Car la vie en France a basculé en 48h. Aujourd’hui, nous sommes en guerre. Et le nerf de la guerre, c’est l’argent. J’ai passé mon week-end à lire tout ce que je pouvais sur l’état de l’armée, de la police, de la justice, et j’en suis ressorti effrayé. La France n’a plus les moyens d’assurer sa sécurité. Les effectifs et les moyens de l’armée ont été drastiquement réduits. La police œuvre avec du matériel antique. La SNCF met 400 millions d’euros pour son budget de sécurité et quand on voit l’attaque avortée dans le Thalys fin août, on se dit qu’il faudrait plus du double! Voilà pourquoi tous les entrepreneurs, qui ont de l’intelligence, des idées, qui créent les richesses, qui sont les forces vives du pays doivent rester et rentrer en France. Il faut impérativement s’unir tous d’abord pour payer des impôts, faire rentrer l’argent nécessaire mais aussi pour peser politiquement, se faire entendre, imposer une meilleure allocation des ressources budgétaires. A un moment, il faut arbitrer entre le pognon que tu as et le pays dans lequel tu veux vivre. Ce n’est plus possible de voter avec ses pieds. C’est l’heure, pour ceux qui ont réussi, de rendre à ce pays qui leur a permis de réussir, s’ils veulent le garder pour permettre à leurs enfants d’y réussir!

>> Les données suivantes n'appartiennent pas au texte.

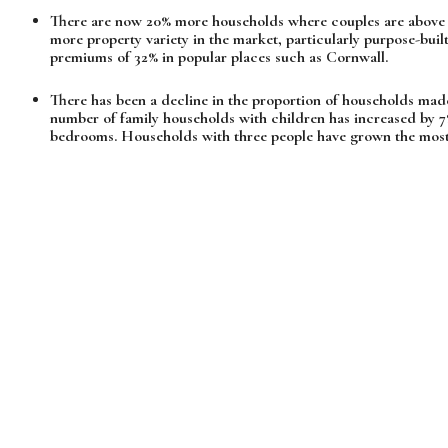
There are now 20% more households where couples are above 
more property variety in the market, particularly purpose-bu
premiums of 32% in popular places such as Cornwall.
There has been a decline in the proportion of households made
number of family households with children has increased by 
bedrooms. Households with three people have grown the most 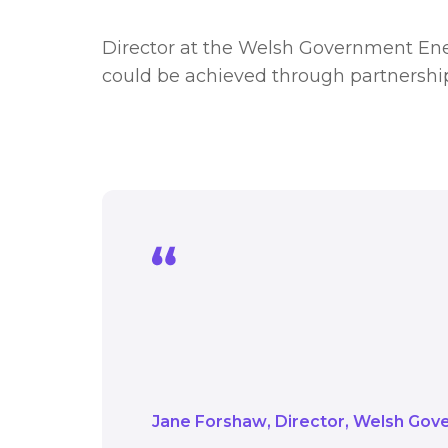
Director at the Welsh Government Ene
could be achieved through partnershi
We are keen to do eve
where emissions sit, 
help deliver programme
Jane Forshaw
Director
Welsh Gove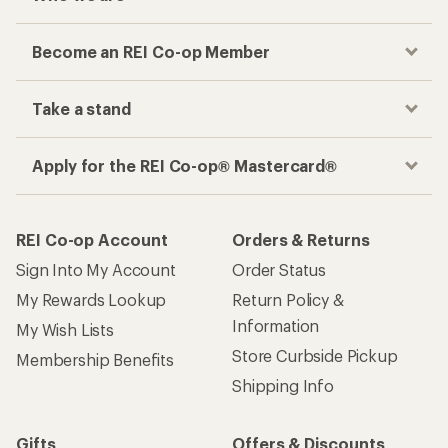
Become an REI Co-op Member
Take a stand
Apply for the REI Co-op® Mastercard®
REI Co-op Account
Orders & Returns
Sign Into My Account
Order Status
My Rewards Lookup
Return Policy &
Information
My Wish Lists
Store Curbside Pickup
Membership Benefits
Shipping Info
Gifts
Offers & Discounts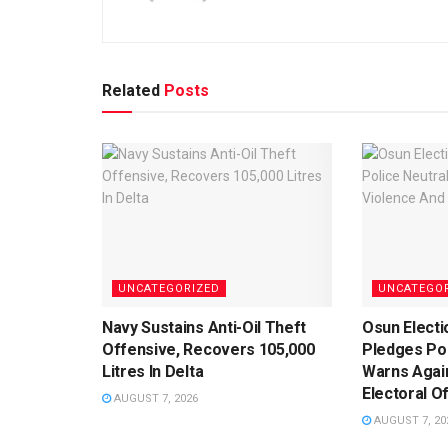
Related
Posts
UNCATEGORIZED
UNCATEGO
Navy Sustains Anti-Oil Theft
Osun Electi
Offensive, Recovers 105,000
Pledges Pol
Litres In Delta
Warns Agai
Electoral O
AUGUST 7, 2026
AUGUST 7, 20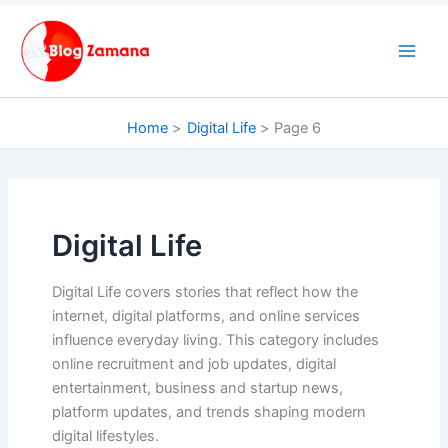
Skip
to
content
Home
Digital Life
Page 6
Digital Life
Digital Life covers stories that reflect how the
internet, digital platforms, and online services
influence everyday living. This category includes
online recruitment and job updates, digital
entertainment, business and startup news,
platform updates, and trends shaping modern
digital lifestyles.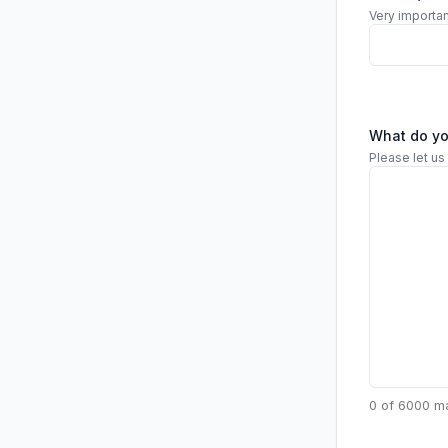
Very importan
What do y
Please let us
0 of 6000 m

Comptez-vous aller plus loin ?

Oui, j’aimerais secouer tous mes amis de bonne volonté, et les autres, les timides, les peureux, les fatalistes, les démobilisés, pour signer un manifeste commun, appelant toutes les bonnes âmes à contribuer, d’une façon ou d’une autre. Car si à ceux qui se sont barrés pour l’argent se rajoutent d’autres qui partent par peur, quel sera l’avenir de ce pays qu’on aime tant ? Je m’en fous d’avoir l’air cocardier. On est au pied du mur, et pour ceux qui ont de l’argent, du talent, le devoir d’aider c’est maintenant.